• [Task item]
Repeat exactly, and only, the lines from the line bearing "En savoir plus..." through the end of the material. Do not copy the pictures.

• [Provided records]
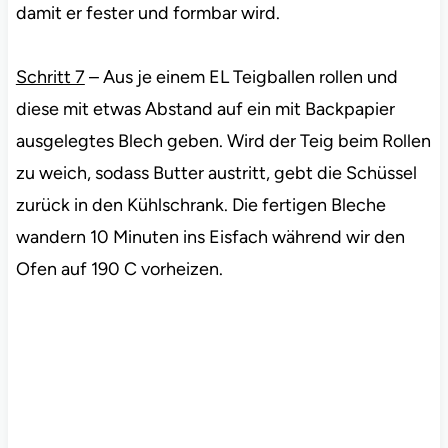
damit er fester und formbar wird.
Schritt 7
– Aus je einem EL Teigballen rollen und
diese mit etwas Abstand auf ein mit Backpapier
ausgelegtes Blech geben. Wird der Teig beim Rollen
zu weich, sodass Butter austritt, gebt die Schüssel
zurück in den Kühlschrank. Die fertigen Bleche
wandern 10 Minuten ins Eisfach während wir den
Ofen auf 190 C vorheizen.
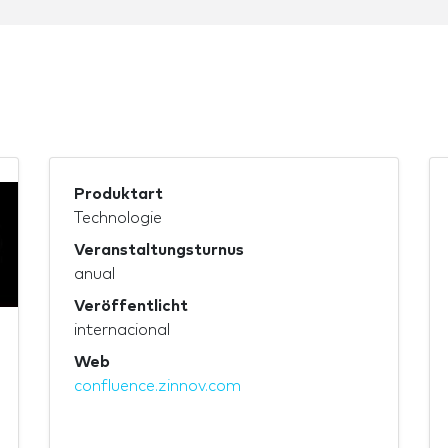
Produktart
Technologie
Veranstaltungsturnus
anual
Veröffentlicht
internacional
Web
confluence.zinnov.com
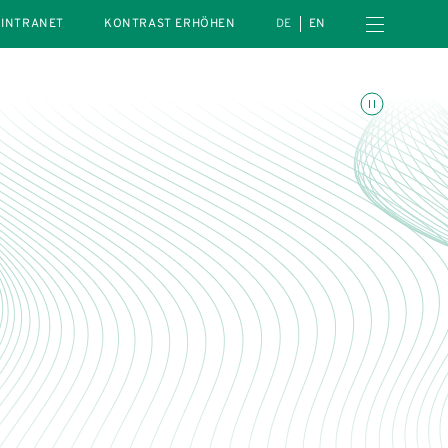
Menü öffnen
INTRANET
KONTRAST ERHÖHEN
DE
EN
Animationen umschalte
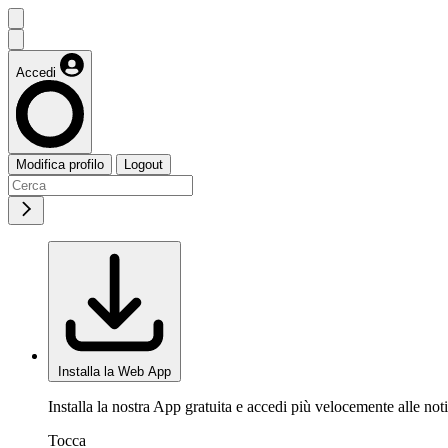
Accedi
Modifica profilo
Logout
Installa la Web App
Installa la nostra App gratuita e accedi più velocemente alle noti
Tocca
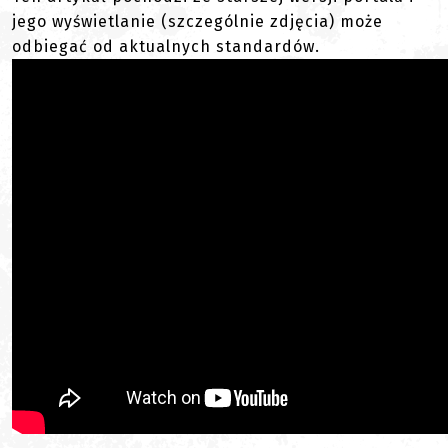
jego wyświetlanie (szczególnie zdjęcia) może
odbiegać od aktualnych standardów.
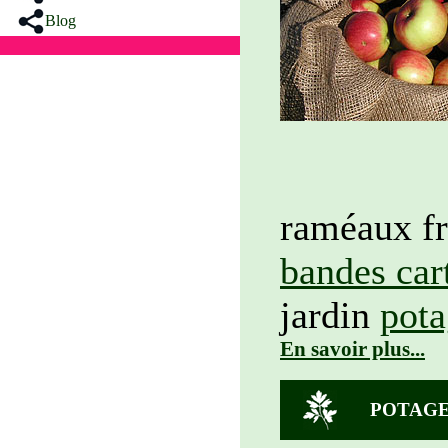
Blog
raméaux f
bandes car
jardin
pota
En savoir plus...
POTAGE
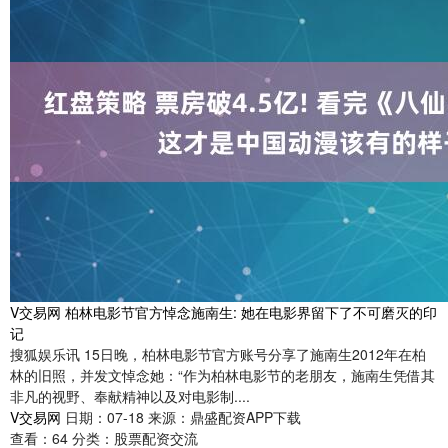
V交易网 柏林电影节官方悼念施南生: 她在电影界留下了不可磨灭的印
记
搜狐娱乐讯 15日晚，柏林电影节官方账号分享了施南生2012年在柏
林的旧照，并发文悼念她：“作为柏林电影节的老朋友，施南生凭借其
非凡的视野、奉献精神以及对电影制....
V交易网
日期：07-18
来源：鼎盛配资APP下载
查看：
64
分类：
股票配资交流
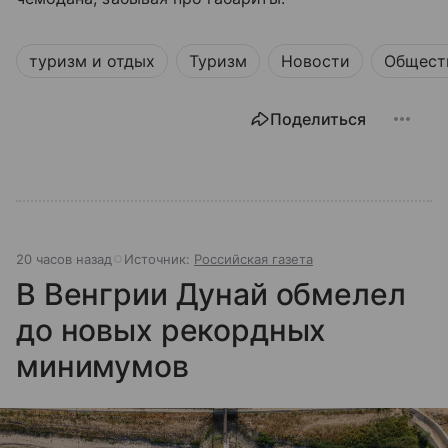
туризм и отдых
Туризм
Новости
Общест
Поделиться
20 часов назад
Источник:
Российская газета
В Венгрии Дунай обмелел
до новых рекордных
минимумов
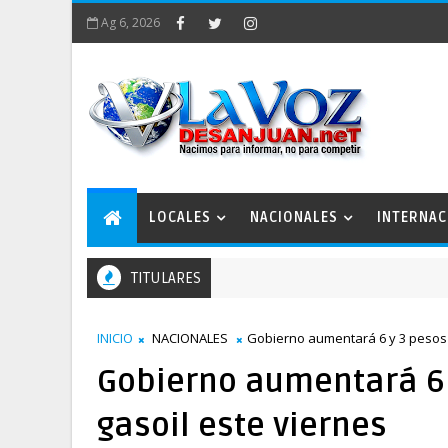
Ag 6, 2026
LOCALES
NACIONALES
INTERNAC
TITULARES
INICIO
NACIONALES
Gobierno aumentará 6 y 3 pesos a
Gobierno aumentará 6 y
gasoil este viernes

• [Reply to the task]
En savoir plus...
POTAGE
V交易网 柏林电影节官方悼念施南生: 她在电影界留下了不可磨灭的印
记
搜狐娱乐讯 15日晚，柏林电影节官方账号分享了施南生2012年在柏
林的旧照，并发文悼念她：“作为柏林电影节的老朋友，施南生凭借其
非凡的视野、奉献精神以及对电影制....
V交易网
日期：07-18
来源：鼎盛配资APP下载
查看：
64
分类：
股票配资交流
туризм и отдых
Туризм
Новости
Общест
Поделиться
20 часов назад
Источник:
Российская газета
В Венгрии Дунай обмелел
до новых рекордных
минимумов
Ag 6, 2026
LOCALES
NACIONALES
INTERNAC
TITULARES
INICIO
NACIONALES
Gobierno aumentará 6 y 3 pesos a
Gobierno aumentará 6 y
gasoil este viernes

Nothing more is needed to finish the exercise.